▶ **Task instructions**: Say how many of the lines below hold "your", writing the number and nothing more.

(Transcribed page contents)
────────

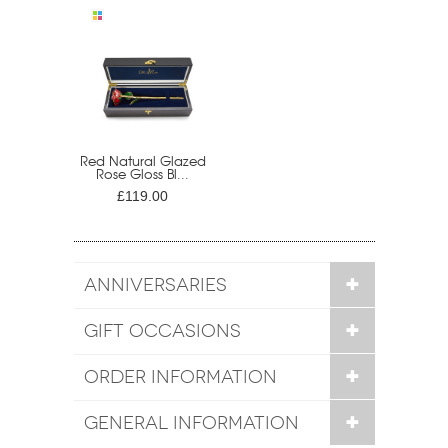
Red Natural Glazed
Rose Gloss Bl...
£119.00
ANNIVERSARIES
GIFT OCCASIONS
ORDER INFORMATION
GENERAL INFORMATION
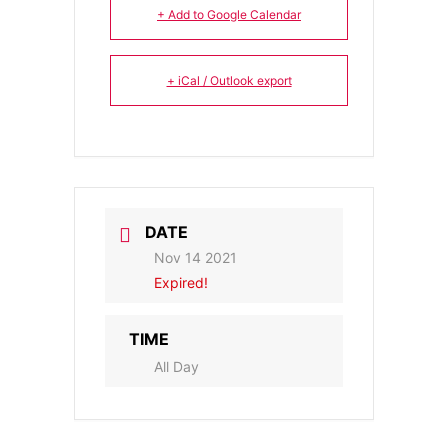
+ Add to Google Calendar
+ iCal / Outlook export
DATE
Nov 14 2021
Expired!
TIME
All Day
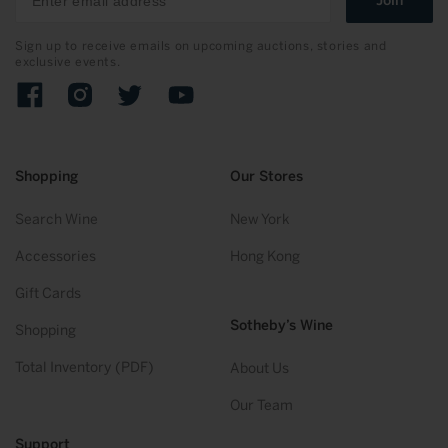
Join
Sign up to receive emails on upcoming auctions, stories and
exclusive events.
Facebook
Instagram
Twitter
YouTube
Shopping
Our Stores
Search Wine
New York
Accessories
Hong Kong
Gift Cards
Sotheby’s Wine
Shopping
Total Inventory (PDF)
About Us
Our Team
Support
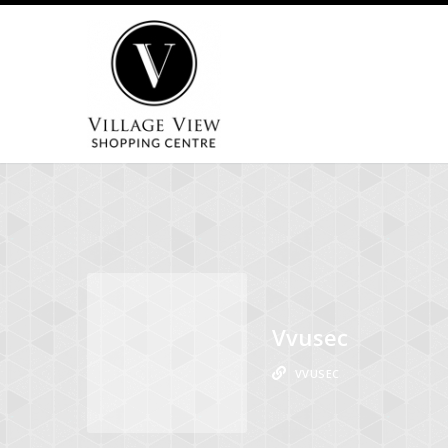
Vvusec
VVUSEC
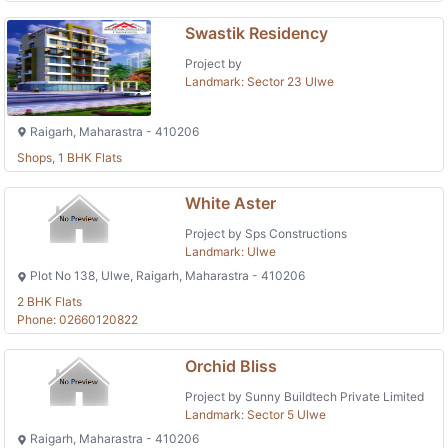
Swastik Residency
Project by
Landmark: Sector 23 Ulwe
Raigarh, Maharastra - 410206
Shops, 1 BHK Flats
White Aster
Project by Sps Constructions
Landmark: Ulwe
Plot No 138, Ulwe, Raigarh, Maharastra - 410206
2 BHK Flats
Phone: 02660120822
Orchid Bliss
Project by Sunny Buildtech Private Limited
Landmark: Sector 5 Ulwe
Raigarh, Maharastra - 410206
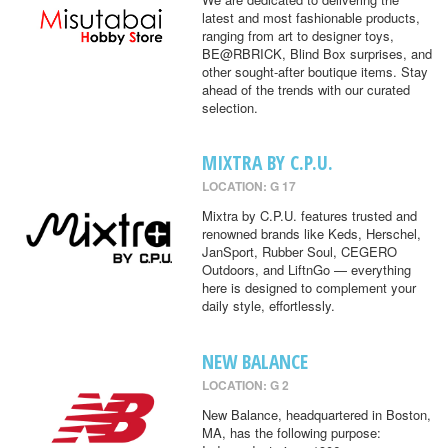
latest and most fashionable products,
ranging from art to designer toys,
BE@RBRICK, Blind Box surprises, and
other sought-after boutique items. Stay
ahead of the trends with our curated
selection.
MIXTRA BY C.P.U.
LOCATION: G 17
Mixtra by C.P.U. features trusted and
renowned brands like Keds, Herschel,
JanSport, Rubber Soul, CEGERO
Outdoors, and LiftnGo — everything
here is designed to complement your
daily style, effortlessly.
NEW BALANCE
LOCATION: G 2
New Balance, headquartered in Boston,
MA, has the following purpose:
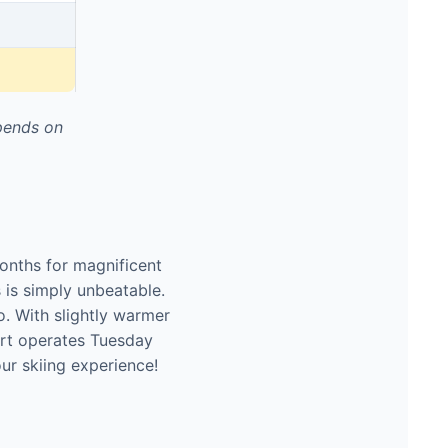
pends on
onths for magnificent
s is simply unbeatable.
o. With slightly warmer
ort operates Tuesday
ur skiing experience!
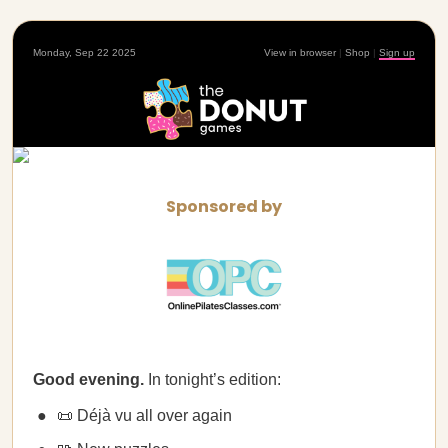
Monday, Sep 22 2025
View in browser
|
Shop
|
Sign up
Sponsored by
Good evening.
In tonight’s edition:
📜 Déjà vu all over again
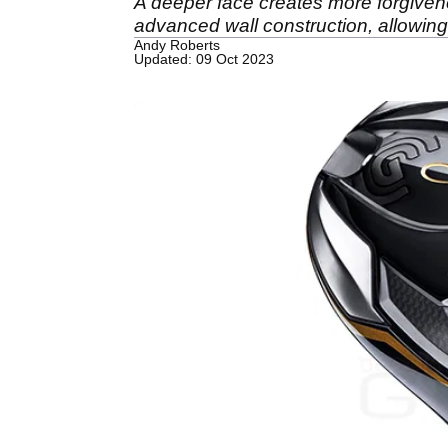
A deeper face creates more forgivenes
advanced wall construction, allowing 
Andy Roberts
Updated: 09 Oct 2023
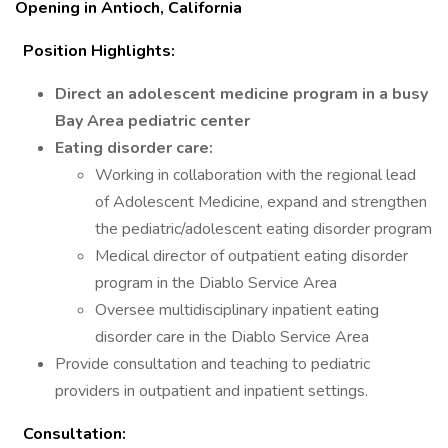
Opening in Antioch, California
Position Highlights:
Direct an adolescent medicine program in a busy
Bay Area pediatric center
Eating disorder care:
Working in collaboration with the regional lead
of Adolescent Medicine, expand and strengthen
the pediatric/adolescent eating disorder program
Medical director of outpatient eating disorder
program in the Diablo Service Area
Oversee multidisciplinary inpatient eating
disorder care in the Diablo Service Area
Provide consultation and teaching to pediatric
providers in outpatient and inpatient settings.
Consultation:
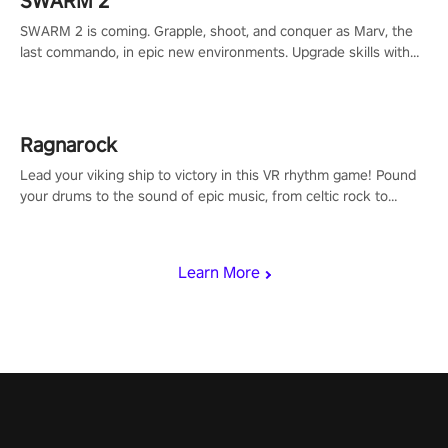
SWARM 2
SWARM 2 is coming. Grapple, shoot, and conquer as Marv, the
last commando, in epic new environments. Upgrade skills with
Shard Tech, choose perks, and unravel the gripping story.
Ragnarock
Lead your viking ship to victory in this VR rhythm game! Pound
your drums to the sound of epic music, from celtic rock to
viking power metal, and set sail against your rivals in multiplayer
mode.
Learn More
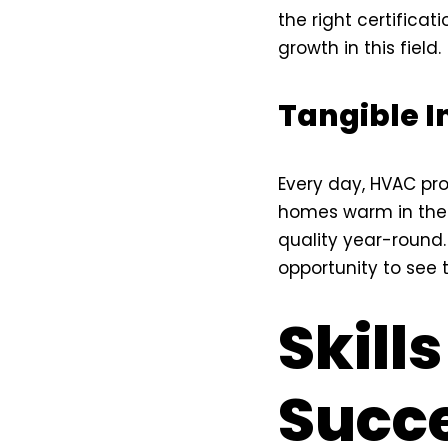
the right certificat
growth in this field.
Tangible 
Every day, HVAC pro
homes warm in the w
quality year-round. 
opportunity to see t
Skills
Succe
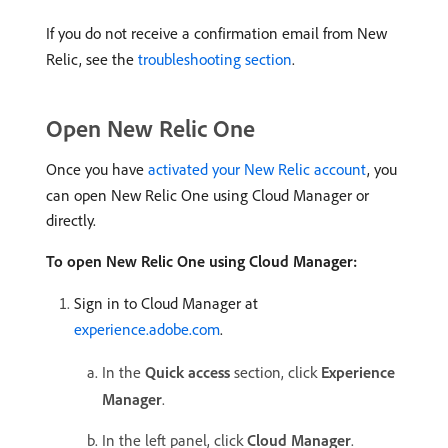
If you do not receive a confirmation email from New
Relic, see the
troubleshooting section
.
Open New Relic One
Once you have
activated your New Relic account
, you
can open New Relic One using Cloud Manager or
directly.
To open New Relic One using Cloud Manager:
Sign in to Cloud Manager at
experience.adobe.com
.
In the
Quick access
section, click
Experience
Manager
.
In the left panel, click
Cloud Manager
.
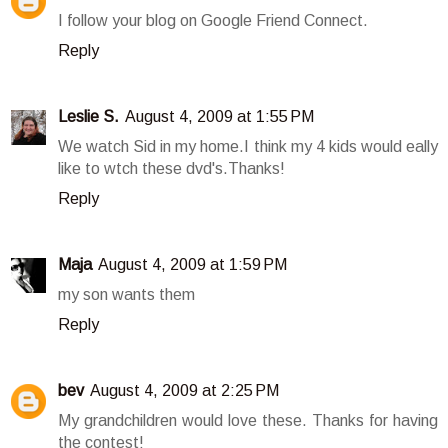
I follow your blog on Google Friend Connect.
Reply
Leslie S.
August 4, 2009 at 1:55 PM
We watch Sid in my home.I think my 4 kids would eally
like to wtch these dvd's.Thanks!
Reply
Maja
August 4, 2009 at 1:59 PM
my son wants them
Reply
bev
August 4, 2009 at 2:25 PM
My grandchildren would love these. Thanks for having
the contest!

────────

▶ **Exercise result**: 6